#### What to work on
Verbatim copy without pictures. Please print every entry as it stands.

Items from a data source

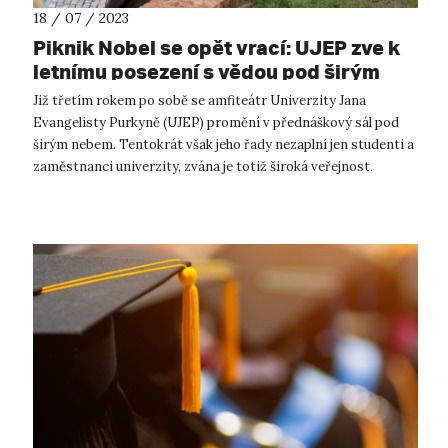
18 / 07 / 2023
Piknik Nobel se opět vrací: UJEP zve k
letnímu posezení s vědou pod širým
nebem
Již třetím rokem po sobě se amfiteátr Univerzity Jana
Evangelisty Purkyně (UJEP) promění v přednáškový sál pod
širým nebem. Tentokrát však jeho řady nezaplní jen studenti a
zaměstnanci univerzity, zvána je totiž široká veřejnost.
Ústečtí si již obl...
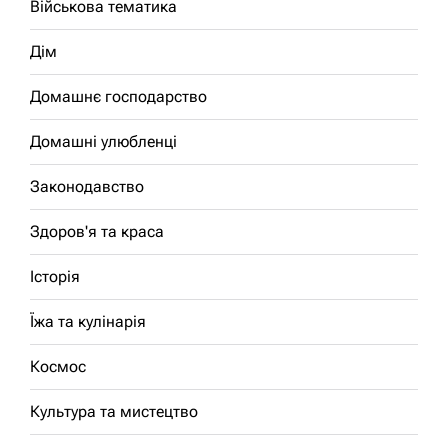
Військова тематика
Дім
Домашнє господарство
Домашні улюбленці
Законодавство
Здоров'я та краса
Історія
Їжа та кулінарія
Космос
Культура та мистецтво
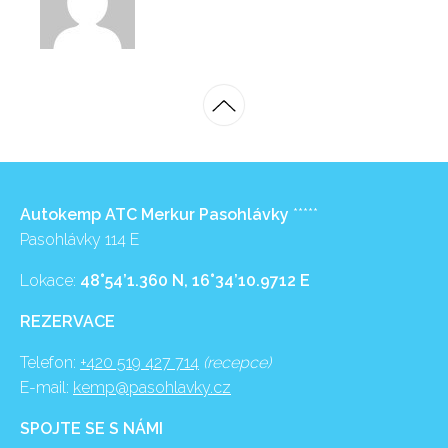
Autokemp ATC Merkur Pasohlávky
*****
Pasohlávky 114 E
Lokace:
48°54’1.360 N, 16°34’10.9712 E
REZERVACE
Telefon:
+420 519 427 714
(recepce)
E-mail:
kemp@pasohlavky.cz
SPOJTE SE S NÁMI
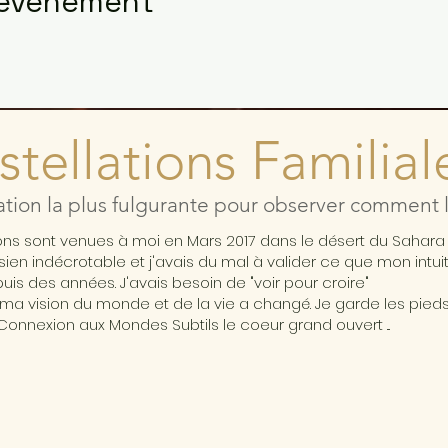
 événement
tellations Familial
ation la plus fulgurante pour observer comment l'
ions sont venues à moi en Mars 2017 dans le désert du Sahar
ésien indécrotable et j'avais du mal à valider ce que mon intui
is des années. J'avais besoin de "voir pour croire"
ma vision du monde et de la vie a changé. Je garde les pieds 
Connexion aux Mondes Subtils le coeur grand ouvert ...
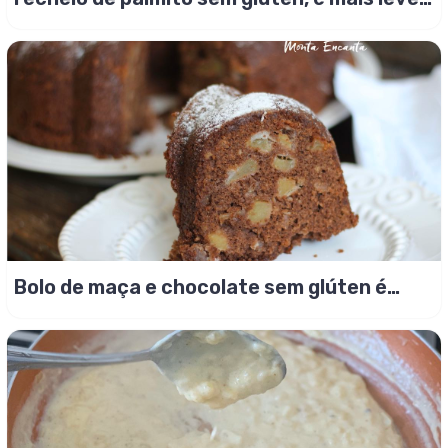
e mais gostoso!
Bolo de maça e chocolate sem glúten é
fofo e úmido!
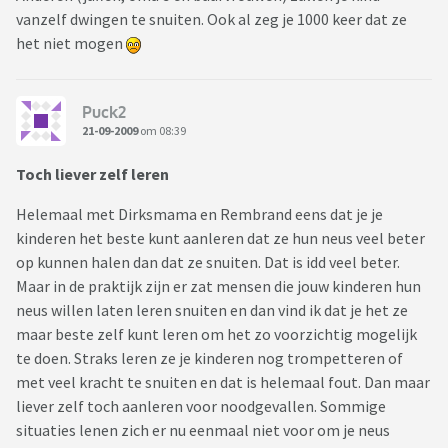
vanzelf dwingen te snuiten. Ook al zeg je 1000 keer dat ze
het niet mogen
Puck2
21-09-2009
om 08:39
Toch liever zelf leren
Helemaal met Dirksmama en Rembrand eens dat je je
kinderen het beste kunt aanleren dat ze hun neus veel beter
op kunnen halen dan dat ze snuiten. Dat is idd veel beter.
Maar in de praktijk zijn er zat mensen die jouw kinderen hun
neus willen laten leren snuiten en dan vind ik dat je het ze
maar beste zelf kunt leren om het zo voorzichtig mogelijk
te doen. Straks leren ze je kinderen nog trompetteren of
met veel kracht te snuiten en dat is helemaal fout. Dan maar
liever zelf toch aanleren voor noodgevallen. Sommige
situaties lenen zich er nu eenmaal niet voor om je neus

#### Solution to this task
18 / 07 / 2023
Piknik Nobel se opět vrací: UJEP zve k
letnímu posezení s vědou pod širým
nebem
Již třetím rokem po sobě se amfiteátr Univerzity Jana
Evangelisty Purkyně (UJEP) promění v přednáškový sál pod
širým nebem. Tentokrát však jeho řady nezaplní jen studenti a
zaměstnanci univerzity, zvána je totiž široká veřejnost.
Ústečtí si již obl...
Військова тематика
Дім
Домашнє господарство
Домашні улюбленці
Законодавство
Здоров'я та краса
Історія
Їжа та кулінарія
Космос
Культура та мистецтво
Autokemp ATC Merkur Pasohlávky
*****
Pasohlávky 114 E
Lokace:
48°54’1.360 N, 16°34’10.9712 E
REZERVACE
Telefon:
+420 519 427 714
(recepce)
E-mail:
kemp@pasohlavky.cz
SPOJTE SE S NÁMI
 événement
tellations Familial
ation la plus fulgurante pour observer comment l'
ions sont venues à moi en Mars 2017 dans le désert du Sahar
ésien indécrotable et j'avais du mal à valider ce que mon intui
is des années. J'avais besoin de "voir pour croire"
ma vision du monde et de la vie a changé. Je garde les pieds 
Connexion aux Mondes Subtils le coeur grand ouvert ...
e mais gostoso!
Bolo de maça e chocolate sem glúten é
fofo e úmido!
vanzelf dwingen te snuiten. Ook al zeg je 1000 keer dat ze
het niet mogen
Puck2
21-09-2009
om 08:39
Toch liever zelf leren
Helemaal met Dirksmama en Rembrand eens dat je je
kinderen het beste kunt aanleren dat ze hun neus veel beter
op kunnen halen dan dat ze snuiten. Dat is idd veel beter.
Maar in de praktijk zijn er zat mensen die jouw kinderen hun
neus willen laten leren snuiten en dan vind ik dat je het ze
maar beste zelf kunt leren om het zo voorzichtig mogelijk
te doen. Straks leren ze je kinderen nog trompetteren of
met veel kracht te snuiten en dat is helemaal fout. Dan maar
liever zelf toch aanleren voor noodgevallen. Sommige
situaties lenen zich er nu eenmaal niet voor om je neus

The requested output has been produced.